Jack was adopted by retired clinical animal behaviourist Julie Bedford, 62, from Gloucester.
He’s since travelled to France, Switzerland, Germany, Belgium and Hungary, to name but a few countries.
Julie said: “He’s a completely different dog now.”
The RSPCA is highlighting the rescue of Jack to stamp out cruel puppy farms.
WIN: Earth Animal dog treats
WE’VE joined forces with Earth Animal, which has launched new dog treat The Barbeque No Hide chew and is offering five readers a £50 bundle of them.
Made of humanely raised chicken and turkey, with a barbecue flavour, it’s gentle on the tum and an alternative to hide chews.
To enter, send an email headed EARTHANIMAL to [email protected] by Sept 3. See earthanimal.com.
Do homework to avoid big pet bills
MORE than half of puppies and kittens require vet treatment within the first two years of their life – yet a third of owners do not have enough pet insurance to cover costs, new research has revealed.
Fifty-six per cent of felines and pooches required care, with seven per cent needing surgery and two per cent passing away before they turned two.
The research done by snootsvet.com also found 22 per cent of treatments were not covered by pet insurance.
Eighty-seven per cent of owners admitted they are terrified by the prospect of a huge bill every time they visit the vet – with the average annual outlay £573.

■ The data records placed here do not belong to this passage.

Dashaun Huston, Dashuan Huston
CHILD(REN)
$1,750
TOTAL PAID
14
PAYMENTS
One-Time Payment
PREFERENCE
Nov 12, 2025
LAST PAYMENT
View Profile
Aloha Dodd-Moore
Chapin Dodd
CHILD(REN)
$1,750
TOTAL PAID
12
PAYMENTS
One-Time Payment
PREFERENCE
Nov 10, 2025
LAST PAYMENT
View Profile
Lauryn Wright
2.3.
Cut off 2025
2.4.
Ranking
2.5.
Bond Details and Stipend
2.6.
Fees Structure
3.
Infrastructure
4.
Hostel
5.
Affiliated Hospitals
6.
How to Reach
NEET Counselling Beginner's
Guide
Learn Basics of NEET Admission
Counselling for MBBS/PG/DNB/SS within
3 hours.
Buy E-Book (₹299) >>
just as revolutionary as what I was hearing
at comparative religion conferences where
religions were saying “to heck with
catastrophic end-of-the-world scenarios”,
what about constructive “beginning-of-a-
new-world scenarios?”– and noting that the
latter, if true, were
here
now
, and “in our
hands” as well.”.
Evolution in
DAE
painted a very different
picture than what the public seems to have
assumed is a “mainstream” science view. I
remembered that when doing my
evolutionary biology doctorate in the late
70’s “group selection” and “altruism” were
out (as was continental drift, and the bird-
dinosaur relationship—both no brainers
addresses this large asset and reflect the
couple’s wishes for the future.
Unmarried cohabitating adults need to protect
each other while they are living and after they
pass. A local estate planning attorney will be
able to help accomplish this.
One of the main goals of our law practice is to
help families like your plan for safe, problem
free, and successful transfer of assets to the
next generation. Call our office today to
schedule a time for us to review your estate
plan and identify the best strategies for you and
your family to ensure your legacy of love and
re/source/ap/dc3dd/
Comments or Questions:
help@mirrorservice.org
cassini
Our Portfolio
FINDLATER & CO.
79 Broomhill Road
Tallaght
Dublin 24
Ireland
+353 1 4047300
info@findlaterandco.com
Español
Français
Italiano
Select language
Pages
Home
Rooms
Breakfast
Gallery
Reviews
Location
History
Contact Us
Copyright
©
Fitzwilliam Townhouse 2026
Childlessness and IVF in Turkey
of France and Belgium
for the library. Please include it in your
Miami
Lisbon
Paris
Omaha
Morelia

Snoots Vets founder Jonathan Moyal, who aims to shake up the pet healthcare industry by having a fixed-rate monthly vet membership of £33 a month, said: “I can’t stress how important it is that a future puppy or kitten owner does their research into the background of the pet, so they know exactly what they are getting.
“Often vets are seeing young pets in their early years and this can mean bills quickly rise.
“Ensure you do due diligence if looking for a furry friend.”